Num momento de vergonha generalizada e de autoestima profundamente abalada, para dizer o mínimo, em que vejo –e compartilho– a indignação de tantas brasileiras nas redes sociais, desculpando-se com as mulheres russas pelo comportamento de alguns dos nossos torcedores, volto a destacar aqui a luta diária das jornalistas esportivas que, ainda em minoria, estão na Rússia trabalhando na cobertura da Copa do Mundo. Conquistando espaço em um esporte ainda tão misógino, num país em que o machismo é, em muitas instâncias, sustentado pelo Estado.

Glenda Kozlovski em Rostov, onde o Brasil fez sua estreia na Copa (Reprodução/Instagram)

"Eu já tinha estado na Rússia em novembro, gravando a série 'As Matrioskas', com as mães de alguns jogadores. Passamos 15 dias lá, fizemos uma imersão em Moscou e fomos a São Petersburgo também. No que se refere a mulheres, o russo é  muito machista, muito preconceituoso. Não trata bem as mulheres. Isso você vê nas ruas, é muito claro. Eles são bem grosseiros. Você anda na rua, o russo te para, quer pegar seu telefone, é uma coisa muito louca. Eles não têm muito respeito pelas mulheres, não. Isso foi o que eu senti", diz Glenda Kozlowski, que está de volta ao país para a cobertura da Globo, acompanhando a seleção brasileira.

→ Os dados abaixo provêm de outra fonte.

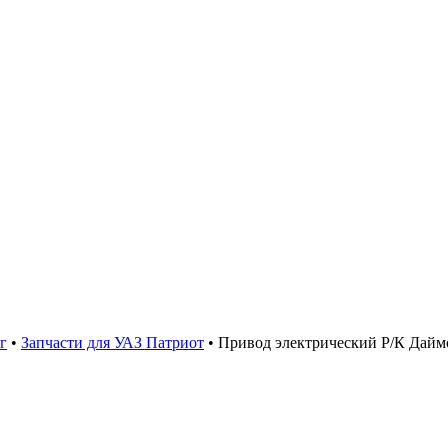
г
•
Запчасти для УАЗ Патриот
•
Привод электрический Р/К Дайм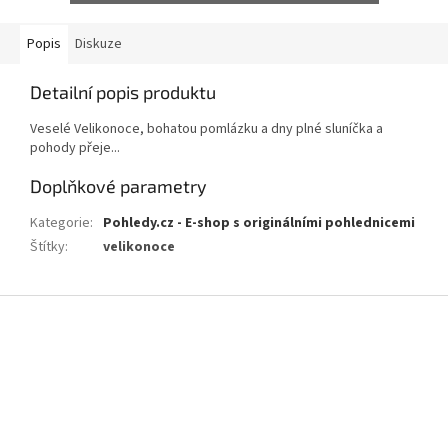
Popis
Diskuze
Detailní popis produktu
Veselé Velikonoce, bohatou pomlázku a dny plné sluníčka a
pohody přeje...
Doplňkové parametry
Kategorie
:
Pohledy.cz - E-shop s originálními pohlednicemi
Štítky
:
velikonoce
Z
á
p
a
t
í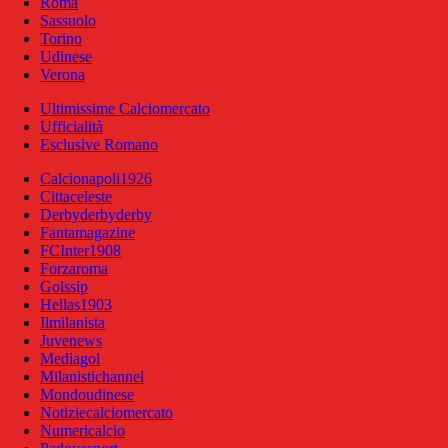
Roma
Sassuolo
Torino
Udinese
Verona
Ultimissime Calciomercato
Ufficialità
Esclusive Romano
Calcionapoli1926
Cittaceleste
Derbyderbyderby
Fantamagazine
FCInter1908
Forzaroma
Golssip
Hellas1903
Ilmilanista
Juvenews
Mediagol
Milanistichannel
Mondoudinese
Notiziecalciomercato
Numericalcio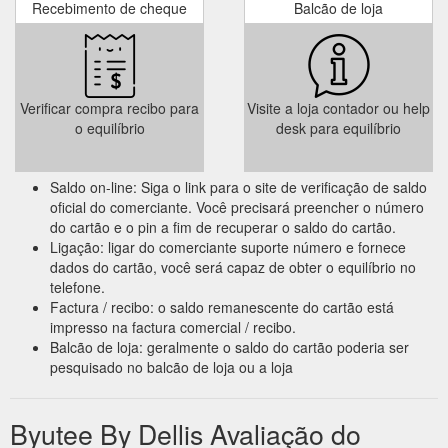
Recebimento de cheque
Balcão de loja
Verificar compra recibo para
Visite a loja contador ou help
o equilíbrio
desk para equilíbrio
Saldo on-line: Siga o link para o site de verificação de saldo
oficial do comerciante. Você precisará preencher o número
do cartão e o pin a fim de recuperar o saldo do cartão.
Ligação: ligar do comerciante suporte número e fornece
dados do cartão, você será capaz de obter o equilíbrio no
telefone.
Factura / recibo: o saldo remanescente do cartão está
impresso na factura comercial / recibo.
Balcão de loja: geralmente o saldo do cartão poderia ser
pesquisado no balcão de loja ou a loja
Byutee By Dellis Avaliação do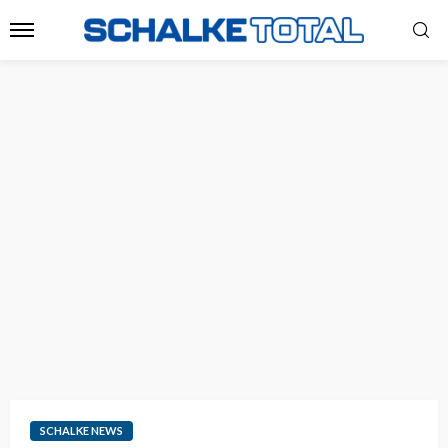
SCHALKE NEWS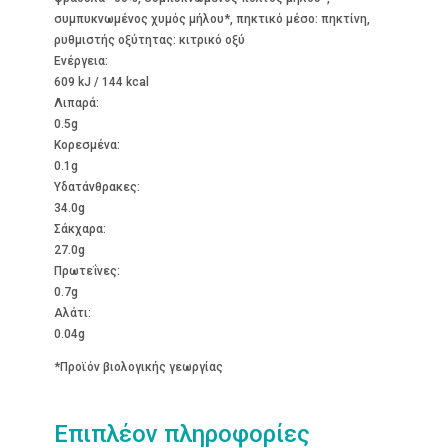
συμπυκνωμένος χυμός μήλου*, πηκτικό μέσο: πηκτίνη,
ρυθμιστής οξύτητας: κιτρικό οξύ
Ενέργεια:
609 kJ / 144 kcal
Λιπαρά:
0.5g
Kορεσμένα:
0.1g
Υδατάνθρακες:
34.0g
Σάκχαρα:
27.0g
Πρωτεΐνες:
0.7g
Αλάτι:
0.04g
*Προϊόν βιολογικής γεωργίας
Επιπλέον πληροφορίες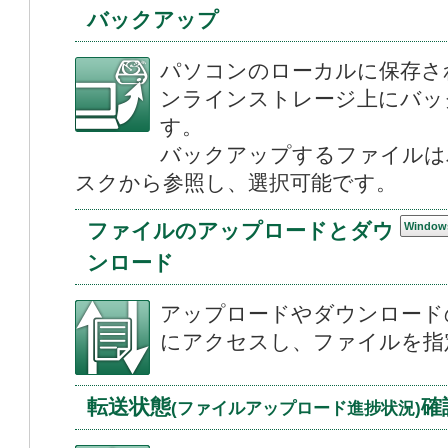
バックアップ
パソコンのローカルに保存さ
ンラインストレージ上にバッ
す。
バックアップするファイルは
スクから参照し、選択可能です。
ファイルのアップロードとダウ
Window
ンロード
アップロードやダウンロード
にアクセスし、ファイルを指
転送状態
確
(ファイルアップロード進捗状況)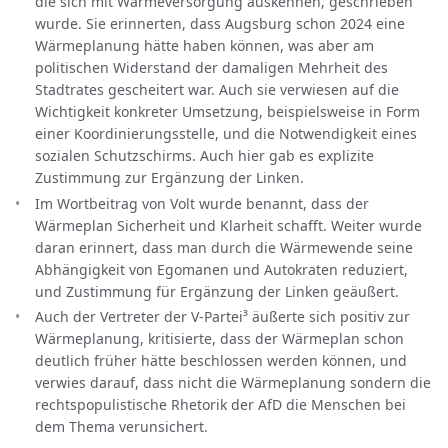
die sich mit Wärmeversorgung auskennen, geschrieben
wurde. Sie erinnerten, dass Augsburg schon 2024 eine
Wärmeplanung hätte haben können, was aber am
politischen Widerstand der damaligen Mehrheit des
Stadtrates gescheitert war. Auch sie verwiesen auf die
Wichtigkeit konkreter Umsetzung, beispielsweise in Form
einer Koordinierungsstelle, und die Notwendigkeit eines
sozialen Schutzschirms. Auch hier gab es explizite
Zustimmung zur Ergänzung der Linken.
Im Wortbeitrag von Volt wurde benannt, dass der
Wärmeplan Sicherheit und Klarheit schafft. Weiter wurde
daran erinnert, dass man durch die Wärmewende seine
Abhängigkeit von Egomanen und Autokraten reduziert,
und Zustimmung für Ergänzung der Linken geäußert.
Auch der Vertreter der V-Partei³ äußerte sich positiv zur
Wärmeplanung, kritisierte, dass der Wärmeplan schon
deutlich früher hätte beschlossen werden können, und
verwies darauf, dass nicht die Wärmeplanung sondern die
rechtspopulistische Rhetorik der AfD die Menschen bei
dem Thema verunsichert.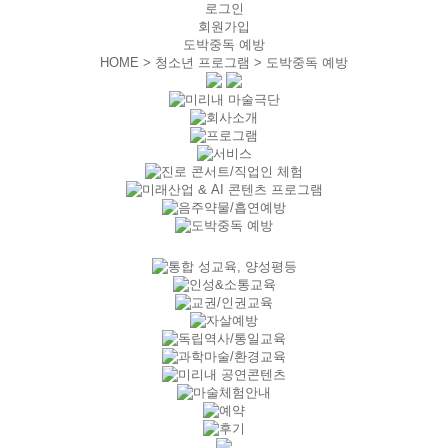
로그인
회원가입
도박중독 예방
HOME > 청소년 프로그램 >
도박중독 예방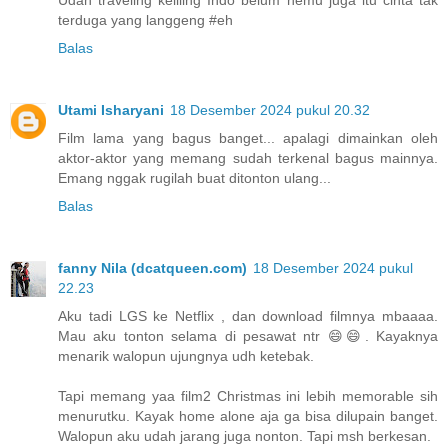
Udah traveling keliling Indo belum nemu juga itu cinta tak
terduga yang langgeng #eh
Balas
Utami Isharyani
18 Desember 2024 pukul 20.32
Film lama yang bagus banget... apalagi dimainkan oleh
aktor-aktor yang memang sudah terkenal bagus mainnya.
Emang nggak rugilah buat ditonton ulang...
Balas
fanny Nila (dcatqueen.com)
18 Desember 2024 pukul
22.23
Aku tadi LGS ke Netflix , dan download filmnya mbaaaa.
Mau aku tonton selama di pesawat ntr 😄😄. Kayaknya
menarik walopun ujungnya udh ketebak.
Tapi memang yaa film2 Christmas ini lebih memorable sih
menurutku. Kayak home alone aja ga bisa dilupain banget.
Walopun aku udah jarang juga nonton. Tapi msh berkesan.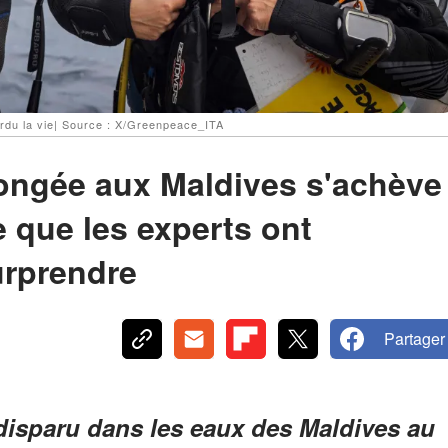
perdu la vie| Source : X/Greenpeace_ITA
longée aux Maldives s'achève
 que les experts ont
urprendre
Partager
 disparu dans les eaux des Maldives au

Janaina Xavier, que participa da cobertura do SporTV, conta que nunca tinha estado no país. "A Rússia, assim como o Brasil, ainda precisa avançar muito no que diz respeito à igualdade de direitos entre homens e mulheres. Elas também sofrem muito no mercado de trabalho. Talvez o preconceito sexista seja ainda maior do que no Brasil. Há um abismo salarial entre os sexos e é raro ver mulheres no poder. Além disso, muitas russas também precisam conquistar autonomia dentro da própria casa. Os índices de violência doméstica são enormes, infelizmente."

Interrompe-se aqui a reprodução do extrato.